DL380 Fan Control Part 2

My server has been in use for a few months, and has been performing admirably, running the usual self-hosted suspects; NextCloud, PleX, Unifi etc, as well as facilitating my thesis for my masters in educational sociology.

This is going great — but there was one nagging annoyance: the fan curve had a bit of hysteresis in it that ramped the fans up; then down; then up;then down. My server closet is pretty much in the middle of the house as well, so noise becomes annoying fast. And, it is a literal closet; so the thermal solution isn’t great. Oh, to have a basement or outhouse…

There is a fix, though: Changing the hysteresis profile associated with thermal sensor 1 in the DL380e.

this is achieved by running

fan t 0 hyst 2

from the iLO prompt.

Hysteresis profile 2 was selected on the basis of being the profile of all other sensors, except the PSU sensors. The front ambient sensors ran hysteresis profile 3 previously.

The results

Fan utilization is now at a consistent 9.4-20-13-16-20-16 percent, which is decently quiet. The tradeoff, however, is higher component and ambient temperatures (all values in Celsius, at mostly idle):

Sensor      Now     Before
==========================
Ambient     28-33   26-32
Exhaust     47-50   44-46
P420        70-75   64-66
CPU         50-55   40-45
Disks       44-52   42-47

This, I’m willing to accept. YMMV. It is, however, imperative to actively cool the P420 - that’s a HOT chip.

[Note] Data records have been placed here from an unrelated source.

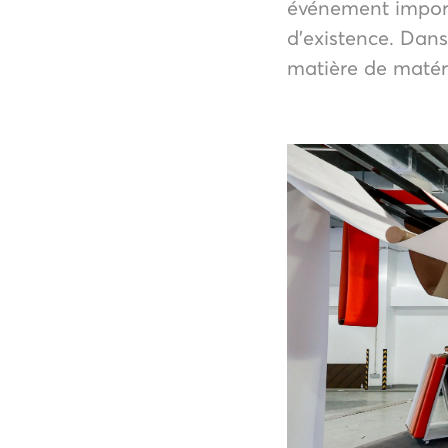
événement import
d’existence. Dans
matière de matér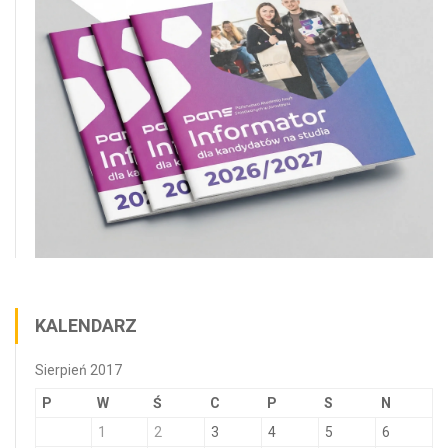
KALENDARZ
Sierpień 2017
P
W
Ś
C
P
S
N
1
2
3
4
5
6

Now, I want to investigate a R210ii fan swap. The higher ambient temps brought on by summer and, y’know, using this old thing, has set those fans (slightly) on fire. Those 40mm fans make their presence known!

More to play with

You can change the threshold values with:

fan t <n> caut <offset from original value>
fan t <n> crit <offset from original caut>

But I haven’t had a chance or a need to mess around. There is also a lot of tunables per sensor regarding setpoints, gain values and somesuch. I get rather lost, rather quickly.

Failed iLO management port

Last week, I had got my hands on a set of three Intel S3700 datacenter SSDs, and today was going to be the day I installed them.

The disk installation was straightforward enough. Legos and duct tape were involved. More on that some other time, perhaps.

The issue

So, I get disks in, I close up, and plug everything back in. And somehow I manage to kill the iLO management port along the way.

Well, the server still works. But now the iLO can’t be accessed over the network, which means my fan control scripts won’t work.

This greatly reduces the Everyone-In-The-House Acceptance Factor (EITHAF?), which is a problem, since I’ve actually, finally, started using the server for thesis word counting.

The solution

HPE has an utility for their servers called hponcfg, which allows you to set iLO parameters directly.

I goofed around with rpms and missing drivers in unRAID trying to get a sign of life from the iLO, but to no avail. It was dead.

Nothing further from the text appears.